Last week, I even made dinner for all of us and I sat there thinking about how things might have been if we made it past three months preggers. And I couldn’t see it. Looking at the Monkey and then observing how the Bio talks to him and treats him, I just could not picture us as a ‘normal’ family. For the first time in years though, we are working together at least to some degree. And the calm is nice to have in place. Where am I going with all this? A friend of mine asked me last night if I could see us working out eventually, if the Bio got his act together emotionally and fiscally? She’s not the first one to ask. She’s not the first one to think it might happen. And she’s not the only one who worries that it might happen.

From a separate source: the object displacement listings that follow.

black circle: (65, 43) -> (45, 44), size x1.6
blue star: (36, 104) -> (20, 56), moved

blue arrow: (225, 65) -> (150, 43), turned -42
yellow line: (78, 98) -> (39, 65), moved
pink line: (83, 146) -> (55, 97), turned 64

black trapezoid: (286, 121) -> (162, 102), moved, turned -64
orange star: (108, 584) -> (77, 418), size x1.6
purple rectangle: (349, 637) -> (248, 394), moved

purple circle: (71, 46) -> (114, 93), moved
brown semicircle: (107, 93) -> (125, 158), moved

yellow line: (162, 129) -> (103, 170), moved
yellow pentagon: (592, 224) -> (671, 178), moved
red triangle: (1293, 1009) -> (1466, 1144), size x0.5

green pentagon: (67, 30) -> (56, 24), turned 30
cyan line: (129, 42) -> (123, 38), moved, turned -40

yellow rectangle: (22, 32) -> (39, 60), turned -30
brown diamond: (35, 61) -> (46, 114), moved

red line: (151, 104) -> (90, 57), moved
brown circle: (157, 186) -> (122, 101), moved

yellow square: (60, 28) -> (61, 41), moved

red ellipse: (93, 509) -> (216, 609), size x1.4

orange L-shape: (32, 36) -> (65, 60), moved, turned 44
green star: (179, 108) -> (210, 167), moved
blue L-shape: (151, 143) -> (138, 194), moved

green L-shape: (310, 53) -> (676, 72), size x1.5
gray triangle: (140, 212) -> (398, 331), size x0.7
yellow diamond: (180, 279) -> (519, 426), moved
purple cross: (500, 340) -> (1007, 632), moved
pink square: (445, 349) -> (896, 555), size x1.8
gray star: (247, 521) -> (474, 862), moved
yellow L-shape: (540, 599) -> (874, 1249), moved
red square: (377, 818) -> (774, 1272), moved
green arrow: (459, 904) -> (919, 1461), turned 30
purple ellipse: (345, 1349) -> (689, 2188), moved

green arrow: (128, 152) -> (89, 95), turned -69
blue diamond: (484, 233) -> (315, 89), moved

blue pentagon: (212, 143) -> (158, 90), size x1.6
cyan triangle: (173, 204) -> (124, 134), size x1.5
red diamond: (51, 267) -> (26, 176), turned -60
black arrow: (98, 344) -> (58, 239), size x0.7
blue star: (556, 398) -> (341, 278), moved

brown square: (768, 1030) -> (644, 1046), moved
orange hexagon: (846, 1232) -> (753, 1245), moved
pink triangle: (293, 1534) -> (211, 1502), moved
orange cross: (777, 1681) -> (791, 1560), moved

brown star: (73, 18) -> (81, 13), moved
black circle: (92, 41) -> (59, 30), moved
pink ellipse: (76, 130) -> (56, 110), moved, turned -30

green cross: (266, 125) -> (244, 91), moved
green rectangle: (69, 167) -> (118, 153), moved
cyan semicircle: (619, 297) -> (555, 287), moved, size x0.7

I’ve had this conversation with my Mom a few times. The fact of the matter is that the Bio is not the boy I fell in love with twenty-one years ago. We aren’t eleven years old sitting in English class passing notes and giggling about lunch plans to hold hands and make out. He grew into a man who looks very much the same but in his core is not the man I had hoped he would become and that is nothing I can change. In fact he’s hopefully in the middle of a flux that will help him get a grip on what he really wants to do with his life. For so many, losing their jobs is a curse. But, I see it as a blessing in disguise. This chance for him to start over is exactly what he needs to push him the direction of his path, whatever that might be and I am so more than ready to support him in this next phase. But that is all I will ever be, just a part of that support system. And that feels like the most I can or will ever be able to give to him. And honestly, I’m okay with that.
For twenty-one years this man has been in-and-out of my life and we at some point thought starting a family was a good idea. And here we are with an unconventional family because we can never do anything the easy way, that’s just how we roll and have since we were kids. But the Bio is just that the Bio and my heart and head can’t see him as anything more than that. We broke it and there is no fixing it beyond being parents to the Monkey.
It’s funny because there was a time when I prayed to the Love Gods to let him be the man I dreamed he would become when we were kids. But to share the wisdom of a lovely Reese Witherspoon flick, Sweet Home Alabama…no one finds the love of their life when they’re eleven. No Reese they sure don’t.